Study on Microcircuitry of the Cerebellum and Its Computation for Delay Eyeblink Conditioning


Student thesis: Doctoral Thesis

View graph of relations


Related Research Unit(s)


Awarding Institution
Award date29 Aug 2019


The cerebellum, a critical part of the brain, is mainly responsible for motor coordination and sensorimotor learning. It enables accurate and precise movement which requires precision on a millisecond time scale through various forms of learning. Damage to the cerebellum, caused by different brain diseases and injuries, can result in motor and cognitive impairment, like ataxia, which severely impacts the patient’s daily life. There is still no complete cure to cerebellar neurological disorders, due to the unclear working mechanism of the cerebellum and limited therapeutic methods. An explicit neural circuit is the foundation for developing new therapeutic methods, such as deep brain stimulation therapy and neuroprosthetics. Therefore, in this thesis, we aim to further investigate the neural circuit of the cerebellum and develop more effective neuroprosthetic systems by implementing the neural circuit to computational simulation.

In this thesis, based on the primary neural circuit of cerebellar associative motor learning, we reveal that a new feedback projection, from the interpositus nucleus (Int) to the pontine nucleus (PN), plays an important role in cerebellum-mediated motor learning. Meanwhile, we simulated the neural circuit with a spiking neural network (SNN) model and established a real-time neuroprosthetic system by implementing the simulation model to a field-programmable gate array (FPGA).
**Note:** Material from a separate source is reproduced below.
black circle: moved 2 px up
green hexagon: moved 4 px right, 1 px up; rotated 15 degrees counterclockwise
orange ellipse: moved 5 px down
In the first part of the study, we took advantage of the delay eyeblink conditioning (dEBC) model, which is a classical model for cerebellar associative motor learning and computational simulation, to study the mechanism of the Int-to-PN projection on cerebellum-mediated motor learning. The experiments were conducted from the perspectives of neurotropic virus tracing and neural anatomy, animal behavior and the characteristics of neuronal firings. Results show the following: (1) the Int-to-PN projections are glutamatergic and distribute mainly in the caudal middle part of the PN. (2) inhibition or excitation of the axonal terminals of the Int-to-PN projections decrease or increase, respectively, the rate of establishment of dEBC, and the conditioned response (CR) window is the specific time window of efficiency; (3) the excitatory Int-to-PN projection plays a facilitating role in associative motor learning by strengthening the conditioned stimulus (CS) input signals to the cerebellar cortex in two ways: a) by magnifying and maintaining the CS inputs by modulating CS&CR-relay neurons in the PN; b) by transferring the corollary discharge of output signals of the Int to the cerebellar cortex via CR-relay neurons in the PN. These results clarify the critical role of the Int-to-PN projection in cerebellum-mediated motor learning, completing the neural circuit of the cerebellum by adding the feedback regulation further.

In the second part of the study, we developed a real-time cerebellar neuroprosthetic system using an SNN model that simulates synaptic plasticity to learn dEBC. The simulation model was then interfaced with anesthetized rats through hardware implementation of an FPGA. This rat-FPGA hybrid system was able to process neuronal spikes in real-time with an embedded cerebellum model of ~10,000 neurons and reproduce learning of dEBC at different inter-stimulus intervals in the animals. Our results validate that the system performance is physiologically relevant at both neural (firing pattern) level and behavioral (eyeblink pattern) level. This integrated system provides sufficient computation power for mimicking the cerebellar circuit in real-time. Further, this system can interact with the biological system naturally at the spike level and it can be generalized to other neural components (neuron types and plasticity) and neural functions for potential neuroprosthetic applications.

The results in this thesis have significance in clarifying brain mechanisms for cerebellar learning and in facilitating a deep understanding of the general principle of learning and memory. The results are also important in the development of more reliable and robust computer models, brain-machine interfaces, and neuroprosthetics for clinical therapy in the future.